Chinese factories are facing a double blow of rising production costs and vanishing export orders as the fallout from Middle Eastern conflict disrupts critical shipping routes through the Hormuz waterway.
Manufacturing workers across China’s industrial heartlands are expressing deep anxiety about job security, while exporters struggle with production delays and shipping bottlenecks.
In Foshan’s manufacturing zones within Guangdong Province—one of China’s premier industrial hubs—laborers earning hourly wages between 18 and 20 yuan are describing mounting financial pressure.
One worker, requesting anonymity, expressed frustration: “Nobody understands what our lives are really like. All we do is work—there’s no life left. Please, someone help us.”
Despite maintaining approximately 5% GDP growth last year amid American tariff pressures, China’s economy now confronts fresh challenges from the Middle Eastern war.
The potential closure of the Hormuz Strait—a vital global shipping channel—has triggered sharp increases in both raw material prices and freight costs.
Merchants operating in Guangzhou—home to the planet’s largest fabric marketplace—report significant damage to their businesses.
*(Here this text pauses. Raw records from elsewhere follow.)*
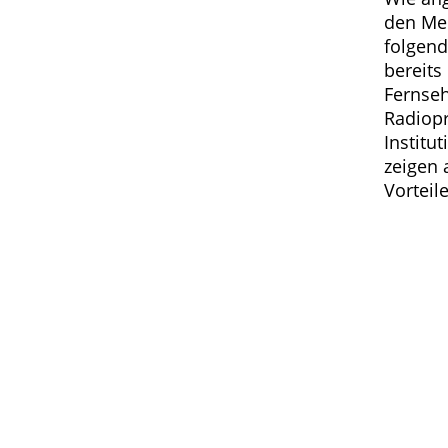
den Med
folgend
bereits
Fernse
Radiop
Institu
zeigen 
Vorteile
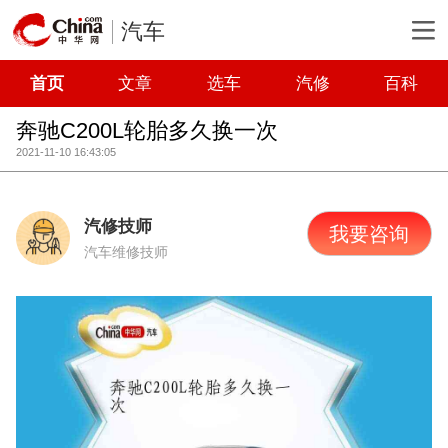
汽车
首页
文章
选车
汽修
百科
奔驰C200L轮胎多久换一次
2021-11-10 16:43:05
汽修技师
我要咨询
汽车维修技师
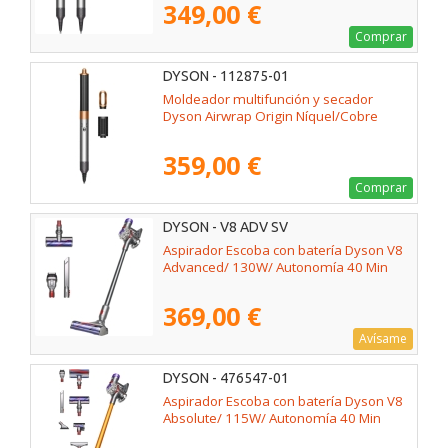
349,00 €
Comprar
DYSON - 112875-01
Moldeador multifunción y secador
Dyson Airwrap Origin Níquel/Cobre
359,00 €
Comprar
DYSON - V8 ADV SV
Aspirador Escoba con batería Dyson V8
Advanced/ 130W/ Autonomía 40 Min
369,00 €
Avísame
DYSON - 476547-01
Aspirador Escoba con batería Dyson V8
Absolute/ 115W/ Autonomía 40 Min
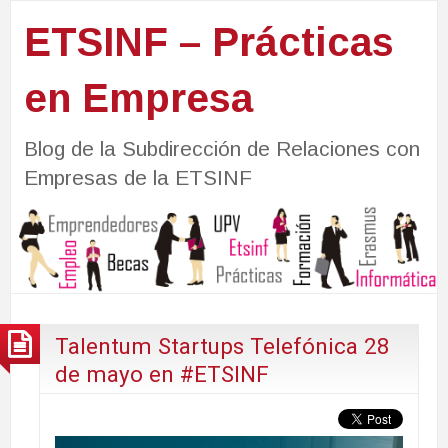
ETSINF – Prácticas
en Empresa
Blog de la Subdirección de Relaciones con
Empresas de la ETSINF
Talentum Startups Telefónica 28
de mayo en #ETSINF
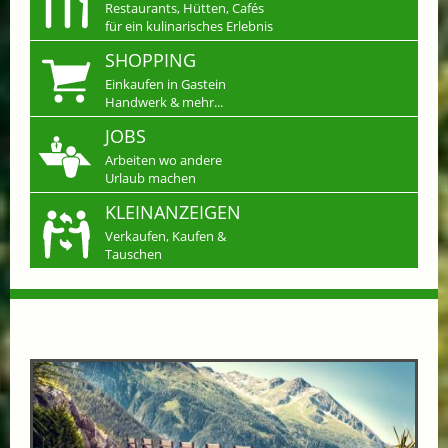
Restaurants, Hütten, Cafés
für ein kulinarisches Erlebnis
SHOPPING
Einkaufen in Gastein
Handwerk & mehr...
JOBS
Arbeiten wo andere
Urlaub machen
KLEINANZEIGEN
Verkaufen, Kaufen &
Tauschen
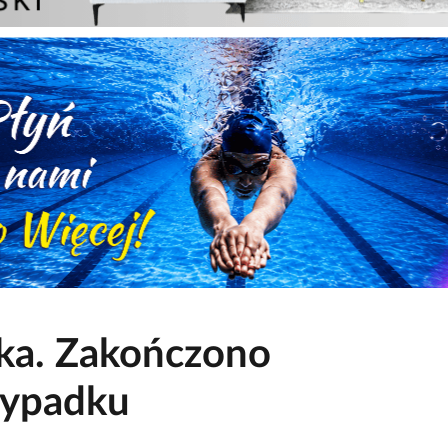
tka. Zakończono
wypadku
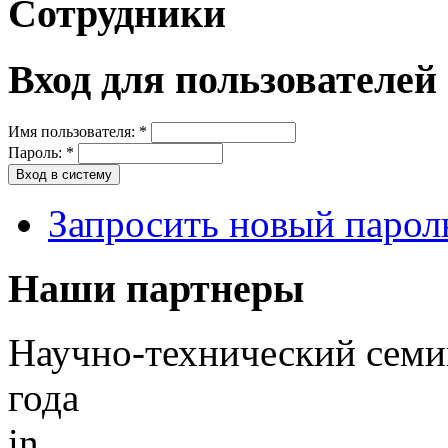
Сотрудники
Вход для пользователей
Имя пользователя:
*
Пароль:
*
Запросить новый парол
Наши партнеры
Научно-технический сем
года
in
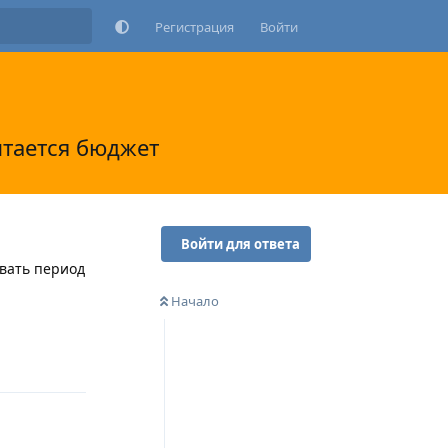
Регистрация
Войти
итается бюджет
Войти для ответа
авать период
Начало
Ответить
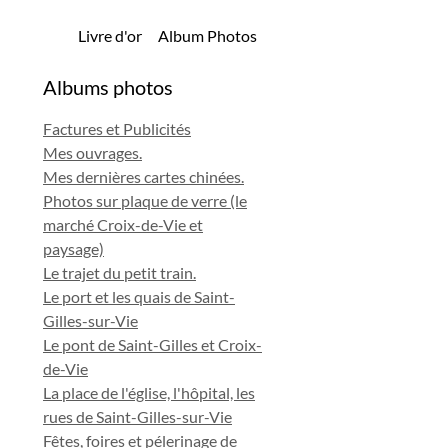
Livre d'or
Album Photos
Albums photos
Factures et Publicités
Mes ouvrages.
Mes dernières cartes chinées.
Photos sur plaque de verre (le
marché Croix-de-Vie et
paysage)
Le trajet du petit train.
Le port et les quais de Saint-
Gilles-sur-Vie
Le pont de Saint-Gilles et Croix-
de-Vie
La place de l'église, l'hôpital, les
rues de Saint-Gilles-sur-Vie
Fêtes, foires et pélerinage de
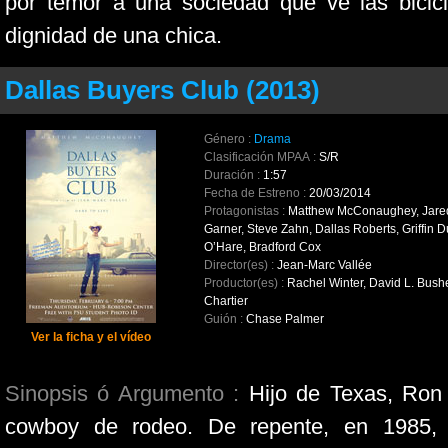
por temor a una sociedad que ve las bicic
dignidad de una chica.
Dallas Buyers Club (2013)
Género :
Drama
Clasificación MPAA :
S/R
Duración :
1:57
Fecha de Estreno :
20/03/2014
Protagonistas :
Matthew McConaughey, Jared 
Garner, Steve Zahn, Dallas Roberts, Griffin 
O’Hare, Bradford Cox
Director(es) :
Jean-Marc Vallée
Productor(es) :
Rachel Winter, David L. Bushe
Chartier
Guión :
Chase Palmer
Ver la ficha y el vídeo
Sinopsis ó Argumento :
Hijo de Texas, Ron 
cowboy de rodeo. De repente, en 1985,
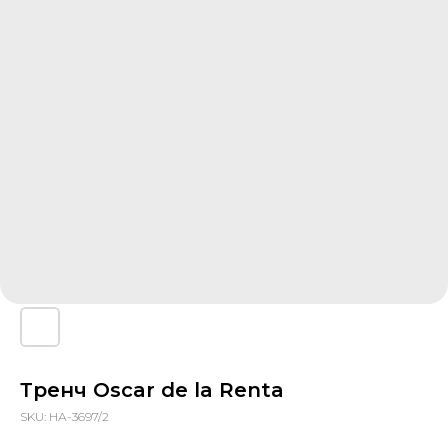
Тренч Oscar de la Renta
SKU:
НА-3697/2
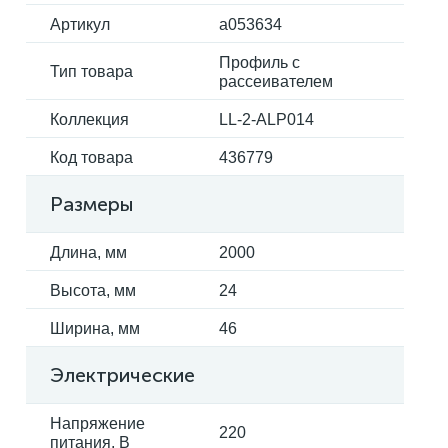
Артикул
a053634
Профиль с
Тип товара
рассеивателем
Коллекция
LL-2-ALP014
Код товара
436779
Размеры
Длина, мм
2000
Высота, мм
24
Ширина, мм
46
Электрические
Напряжение
220
питания, В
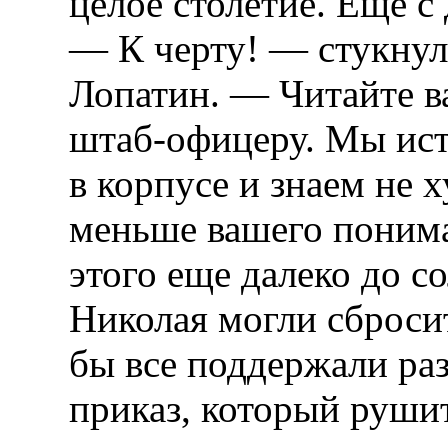
целое столетие. Еще с 
— К черту! — стукнул
Лопатин. — Читайте ва
штаб-офицеру. Мы ист
в корпусе и знаем не х
меньше вашего понима
этого еще далеко до с
Николая могли сброси
бы все поддержали раз
приказ, который руши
Petrochemical products used in textile manufacturing have jumped in price, pushing production expenses up by roughly 20 percent.
One merchant explained: “Our costs have climbed, but buyers refuse to pay higher prices. Warehouses are full of unsold fabric while new orders have completely dried up.”
China’s strategically important electric vehicle sector is also experiencing severe disruption.
An EV exporter revealed that while 90% of last year’s shipments went to Middle Eastern markets, this year’s business has virtually stopped due to the conflict.
“Vehicles that should have been exported are now stuck at Chinese ports with nowhere to go,” the exporter said.
While high-tech exhibitions project an image of progress and innovation, the reality on factory floors tells a different story—one of growing unease among small and medium enterprises and their employees.
Analysts suggest that China’s leadership is urgently pushing for a ceasefire partly because of these economic pressures.
The strategy appears focused on using diplomatic mediation to minimize supply chain disruptions.
A researcher from Chatham House noted: “Beijing wants Washington to remain predictable and is making every effort not to provoke the current American administration.”